DIRECTIONS: Below are some entries. Copy each line in them that holds "租户套餐".

THE INPUT Block Start

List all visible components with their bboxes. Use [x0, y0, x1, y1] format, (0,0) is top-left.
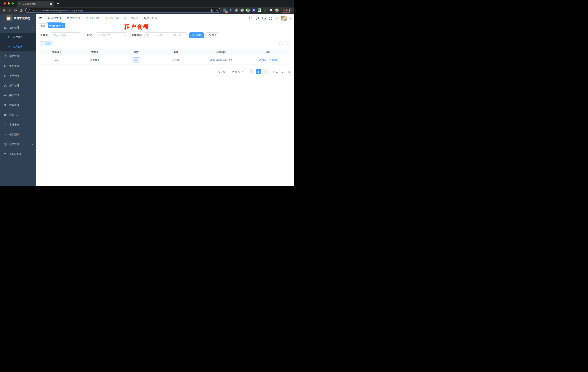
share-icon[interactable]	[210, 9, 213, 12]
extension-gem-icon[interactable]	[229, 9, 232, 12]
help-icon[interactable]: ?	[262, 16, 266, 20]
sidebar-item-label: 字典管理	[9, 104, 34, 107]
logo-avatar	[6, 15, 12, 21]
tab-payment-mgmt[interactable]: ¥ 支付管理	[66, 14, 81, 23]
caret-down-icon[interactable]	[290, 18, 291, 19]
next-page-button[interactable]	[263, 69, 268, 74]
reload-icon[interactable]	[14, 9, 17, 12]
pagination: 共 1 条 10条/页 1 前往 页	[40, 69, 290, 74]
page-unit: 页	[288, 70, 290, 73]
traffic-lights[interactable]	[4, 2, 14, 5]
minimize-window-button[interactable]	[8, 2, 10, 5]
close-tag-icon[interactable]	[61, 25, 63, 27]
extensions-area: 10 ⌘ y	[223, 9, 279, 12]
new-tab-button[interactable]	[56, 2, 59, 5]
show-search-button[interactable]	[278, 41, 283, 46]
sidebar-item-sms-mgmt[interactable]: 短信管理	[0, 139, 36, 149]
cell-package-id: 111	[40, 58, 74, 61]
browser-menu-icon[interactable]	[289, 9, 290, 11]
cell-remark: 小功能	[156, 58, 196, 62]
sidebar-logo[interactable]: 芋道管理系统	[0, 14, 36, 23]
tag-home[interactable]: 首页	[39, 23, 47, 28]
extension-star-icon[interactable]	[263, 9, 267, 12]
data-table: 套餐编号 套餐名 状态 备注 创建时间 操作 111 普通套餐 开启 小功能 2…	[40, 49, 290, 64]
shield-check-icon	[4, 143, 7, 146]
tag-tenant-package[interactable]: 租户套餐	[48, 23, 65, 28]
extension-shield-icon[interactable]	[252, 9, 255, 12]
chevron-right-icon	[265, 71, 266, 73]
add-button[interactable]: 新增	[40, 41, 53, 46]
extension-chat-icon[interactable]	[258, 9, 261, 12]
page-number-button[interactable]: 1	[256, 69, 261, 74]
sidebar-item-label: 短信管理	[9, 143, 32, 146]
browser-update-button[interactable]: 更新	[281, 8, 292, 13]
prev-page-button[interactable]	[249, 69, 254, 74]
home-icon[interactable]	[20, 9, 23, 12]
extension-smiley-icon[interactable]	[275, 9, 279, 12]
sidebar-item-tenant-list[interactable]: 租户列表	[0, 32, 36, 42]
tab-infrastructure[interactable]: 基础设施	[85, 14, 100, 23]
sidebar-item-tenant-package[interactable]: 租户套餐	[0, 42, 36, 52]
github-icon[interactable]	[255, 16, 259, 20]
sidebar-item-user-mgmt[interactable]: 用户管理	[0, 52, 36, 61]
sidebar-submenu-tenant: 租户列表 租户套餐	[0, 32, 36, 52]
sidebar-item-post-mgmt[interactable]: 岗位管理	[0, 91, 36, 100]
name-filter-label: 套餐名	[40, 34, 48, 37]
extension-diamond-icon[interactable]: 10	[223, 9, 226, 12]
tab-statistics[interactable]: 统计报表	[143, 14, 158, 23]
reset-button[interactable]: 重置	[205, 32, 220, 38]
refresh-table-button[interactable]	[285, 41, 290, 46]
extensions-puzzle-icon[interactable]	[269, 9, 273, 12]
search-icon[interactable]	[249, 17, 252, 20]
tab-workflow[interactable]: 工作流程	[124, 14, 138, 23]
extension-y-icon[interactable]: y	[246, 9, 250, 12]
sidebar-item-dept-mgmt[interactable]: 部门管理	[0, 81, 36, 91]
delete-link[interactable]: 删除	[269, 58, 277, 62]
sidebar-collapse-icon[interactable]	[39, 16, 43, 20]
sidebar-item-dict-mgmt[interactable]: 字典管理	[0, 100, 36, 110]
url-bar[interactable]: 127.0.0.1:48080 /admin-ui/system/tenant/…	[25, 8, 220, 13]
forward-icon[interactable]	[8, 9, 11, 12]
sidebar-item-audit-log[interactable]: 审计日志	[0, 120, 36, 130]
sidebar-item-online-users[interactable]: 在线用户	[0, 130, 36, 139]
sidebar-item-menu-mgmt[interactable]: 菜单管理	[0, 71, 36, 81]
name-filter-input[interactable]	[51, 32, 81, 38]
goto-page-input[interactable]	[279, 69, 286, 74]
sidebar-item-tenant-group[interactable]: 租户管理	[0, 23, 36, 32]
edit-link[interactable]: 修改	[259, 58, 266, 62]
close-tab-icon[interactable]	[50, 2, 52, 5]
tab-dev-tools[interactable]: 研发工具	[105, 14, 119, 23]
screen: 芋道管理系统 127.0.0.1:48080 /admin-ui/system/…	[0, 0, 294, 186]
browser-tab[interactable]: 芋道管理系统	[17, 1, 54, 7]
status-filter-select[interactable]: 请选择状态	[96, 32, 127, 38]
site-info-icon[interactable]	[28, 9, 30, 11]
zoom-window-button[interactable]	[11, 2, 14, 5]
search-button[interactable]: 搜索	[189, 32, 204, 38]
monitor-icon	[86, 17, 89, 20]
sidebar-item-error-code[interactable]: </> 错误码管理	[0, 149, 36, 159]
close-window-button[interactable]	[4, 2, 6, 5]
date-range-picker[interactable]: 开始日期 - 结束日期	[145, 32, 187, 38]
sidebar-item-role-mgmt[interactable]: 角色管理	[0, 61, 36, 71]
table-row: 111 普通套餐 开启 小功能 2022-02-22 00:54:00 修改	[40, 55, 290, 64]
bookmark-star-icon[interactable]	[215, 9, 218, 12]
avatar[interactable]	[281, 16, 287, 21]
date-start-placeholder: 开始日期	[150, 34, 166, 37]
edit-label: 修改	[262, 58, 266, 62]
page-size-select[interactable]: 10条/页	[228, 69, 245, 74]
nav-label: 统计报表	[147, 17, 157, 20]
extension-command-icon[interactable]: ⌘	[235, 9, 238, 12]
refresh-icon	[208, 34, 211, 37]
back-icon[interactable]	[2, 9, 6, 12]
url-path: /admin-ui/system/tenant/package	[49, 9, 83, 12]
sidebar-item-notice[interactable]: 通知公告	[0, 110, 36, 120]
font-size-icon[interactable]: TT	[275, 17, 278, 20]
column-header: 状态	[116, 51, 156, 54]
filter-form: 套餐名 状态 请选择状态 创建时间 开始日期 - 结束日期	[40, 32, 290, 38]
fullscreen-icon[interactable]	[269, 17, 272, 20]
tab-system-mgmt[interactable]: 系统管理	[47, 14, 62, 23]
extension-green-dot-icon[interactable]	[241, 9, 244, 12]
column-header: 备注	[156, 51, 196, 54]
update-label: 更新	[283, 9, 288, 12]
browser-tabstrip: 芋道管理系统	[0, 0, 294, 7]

THE INPUT Block End

OUTPUT OF THE TASK:
tag-tenant-package[interactable]: 租户套餐	[48, 23, 65, 28]
sidebar-item-tenant-package[interactable]: 租户套餐	[0, 42, 36, 52]
sidebar-submenu-tenant: 租户列表 租户套餐	[0, 32, 36, 52]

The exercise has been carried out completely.